Is Shareholder Approval Required To Mortgage Corporate Property?

California requires the approval of the outstanding shares of a California corporation and its board of directors when it sells, leases, conveys, exchanges, transfers or otherwise disposes of all or substantially all of its assets other than in the usual and regular course of its business.  Cal. Corp.
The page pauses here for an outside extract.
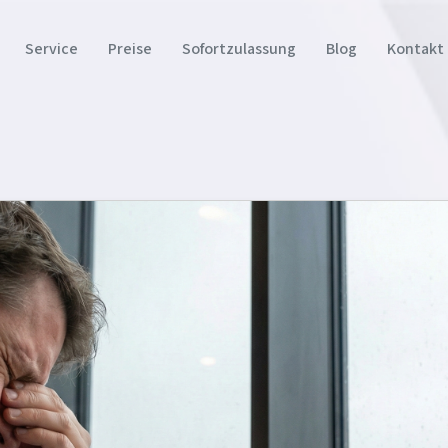
Service
Preise
Sofortzulassung
Blog
Kontakt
Code § 1001(a).   The expansive language of the statute suggests that shareholder approval is also required when a corporation mortgages or otherwise pledges all or substantially all of its assets.   A mortgage could be consider a "transfer" of an asset.    United States copyright law, for example, defines a "transfer of copyright ownership" as including an hypothecation.  17 U.S.C. § 101.

Section 1000, however, negates this suggestion by providing that unless the articles of incorporation provide otherwise, no approval of the shareholder or of the outstanding shares is required for any mortgage, deed of trust, pledge or other hypothecation of all or any part of a corporation's property, real or personal for the purpose of securing payment or performance of any contract or obligation. 

While the foregoing demarcation may seem relatively clear, some transactions, such as sale-lease backs, may occupy an "isthmus of a middle state" between Sections 1000 and 1001.   Further not every sale of all or substantially all of a corporation's assets are subject to Section 1000.  See When a Sale of Assets is not a "Sale-of-Assets Reorganization".

Included in the list of secured transactions is the catch-all "or other hypothecation".  The word hypothecate is derived from two Greek words, ὑπό, meaning under, and τιθέναι, meaning to place under.  Thus, to hypothecate is to place property under a pledge or mortgage.